# [What this task involves]
From the line containing "with new high-volume" down to the last line of the data, output each line word for word and include nothing else.

# [Stored data entries]
☆ ☆ ☆

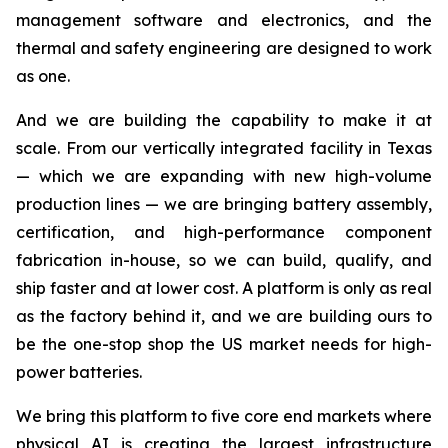
management software and electronics, and the
thermal and safety engineering are designed to work
as one.
And we are building the capability to make it at
scale. From our vertically integrated facility in Texas
— which we are expanding with new high-volume
production lines — we are bringing battery assembly,
certification, and high-performance component
fabrication in-house, so we can build, qualify, and
ship faster and at lower cost. A platform is only as real
as the factory behind it, and we are building ours to
be the one-stop shop the US market needs for high-
power batteries.
We bring this platform to five core end markets where
physical AI is creating the largest infrastructure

☆ ☆ ☆

# [Response area]
— which we are expanding with new high-volume
production lines — we are bringing battery assembly,
certification, and high-performance component
fabrication in-house, so we can build, qualify, and
ship faster and at lower cost. A platform is only as real
as the factory behind it, and we are building ours to
be the one-stop shop the US market needs for high-
power batteries.
We bring this platform to five core end markets where
physical AI is creating the largest infrastructure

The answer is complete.